Cultural factors in Iran, including social norms, religious beliefs, and family dynamics, may influence both the manifestation of avoidance behaviors and responses to specific items (24). Stigma around mental health and emotional expression may encourage avoidant strategies or affect item interpretation, which could partially explain the need for correlated errors in the CFA. Results indicated that avoidance tendencies, once established, remain relatively stable over time, as evidenced by only minor decreases in the DA and AA subscales with increasing time since loss (25). Both subscales also showed significant positive correlations with PGD symptoms, grief rumination, anxiety, and depression, aligning with prior theory and research (25, 26). These findings highlight avoidance as a central mechanism sustaining PGD by hindering adaptive emotional processing. In addition, the strong association between avoidance and rumination further supports the role of maladaptive coping strategies, as emphasized in cognitive-behavioral models of prolonged grief (26).

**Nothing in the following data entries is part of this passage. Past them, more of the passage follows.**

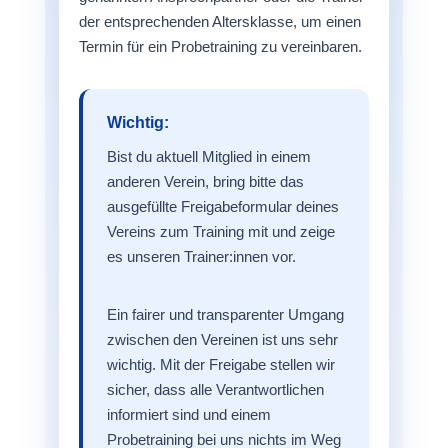
der entsprechenden Altersklasse, um einen
Termin für ein Probetraining zu vereinbaren.
Wichtig:
Bist du aktuell Mitglied in einem
anderen Verein, bring bitte das
ausgefüllte Freigabeformular deines
Vereins zum Training mit und zeige
es unseren Trainer:innen vor.
Ein fairer und transparenter Umgang
zwischen den Vereinen ist uns sehr
wichtig. Mit der Freigabe stellen wir
sicher, dass alle Verantwortlichen
informiert sind und einem
Probetraining bei uns nichts im Weg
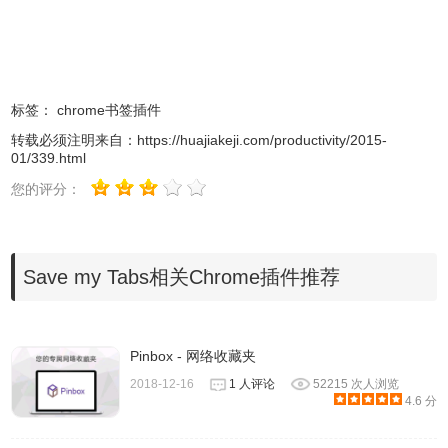
3.用户还可以在添加多个标签到收藏夹的同时，添加一个书
签组，在该书签组中用户可以起一个好记的名字来管理该书
标签：
chrome书签插件
签组，如图所示：
转载必须注明来自：
https://huajiakeji.com/productivity/2015-
01/339.html
您的评分：
Save my Tabs相关Chrome插件推荐
Pinbox - 网络收藏夹
2018-12-16
1 人评论
52215 次人浏览
4.6 分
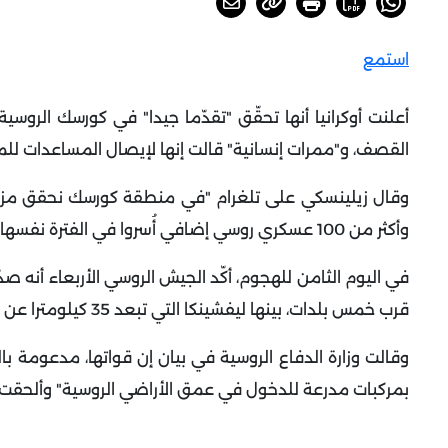
استمع
أعلنت أوكرانيا أنها تحقّق "تقدّما جيدا" في كورسك الروسي
القصف، و"ممرات إنسانية" قالت إنها لإيصال المساعدات للم
وقال زيلينسكي على تلغرام "في منطقة كورسك نحقق مزيدا
وأكثر من 100 عسكري روسي إضافي أُسروا في الفترة نفسها... هذا سيسرع عودة شباننا وشاباتنا إلى الوطن
في اليوم الثامن للهجوم، أكّد الجيش الروسي الأربعاء أنه
قرب خمس بلدات، بينها ليفشينكا التي تبعد 35 كيلومترا عن أوكرانيا
وقالت وزارة الدفاع الروسية في بيان إن قواتها، مدعومة
بمركبات مدرعة للدخول في عمق الأراضي الروسية" وألحقت با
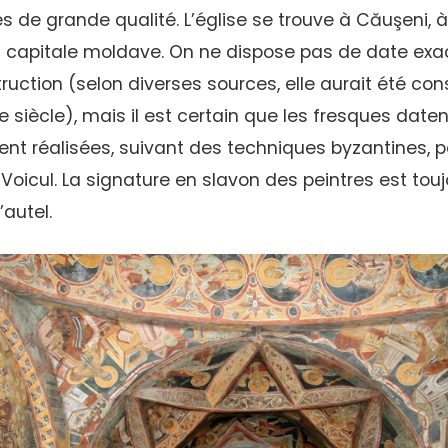
s de grande qualité. L’église se trouve à Căuşeni, 
 capitale moldave. On ne dispose pas de date exac
uction (selon diverses sources, elle aurait été cons
e siècle), mais il est certain que les fresques date
rent réalisées, suivant des techniques byzantines, p
Voicul. La signature en slavon des peintres est toujo
’autel.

Hierarchical regression analysis confirmed that both DA and AA significantly and independently predicted PGD symptoms, together accounting for 44% of the variance. These results reinforce the role of avoidance as a key maintaining factor in PGD and highlight the clinical importance of addressing avoidance in treatment for bereaved individuals (5). Several limitations must be acknowledged. The cross-sectional design does not allow causal inferences; therefore, longitudinal studies are needed. The present study did not evaluate test-retest reliability or sensitivity to change (responsiveness) of the DAAPGQ, which should be explored in future research. Additionally, alternative measures for convergent validity, such as the Acceptance and Action Questionnaire-II, were not included, which may restrict the breadth of validation. Although the PG-13-R, used for PGD symptoms assessment, is widely recognized, it does not fully cover all current diagnostic criteria from the ICD-11 or DSM-5-TR. At the time of data collection, no tool was available that encompassed all ICD-11 criteria. We recommend that future studies use instruments covering the latest standards to increase the accuracy of normative data.
5.1. Conclusions
The DAAPGQ is a psychometrically sound instrument for assessing maladaptive avoidance in bereavement, distinguishing between DA and AA as related but separate mechanisms. These avoidance patterns may obstruct adaptive grieving and contribute to the persistence of PGD symptoms. Clinically, the DAAPGQ enables the identification and differentiation of avoidance forms among SLSs, supporting more targeted treatment planning. Its use can inform tailored interventions, such as exposure-based therapies, CBT, and ACT, enhancing emotional processing and psychological outcomes. Moreover, the DAAPGQ serves as a screening tool in both clinical and community settings, facilitating early identification and intervention for those at risk of PGD. In summary, the DAAPGQ offers clinicians and researchers a reliable and valid measure for the assessment, treatment, and evaluation of interventions in individuals bereaved by suicide, thereby promoting more effective, personalized mental health care.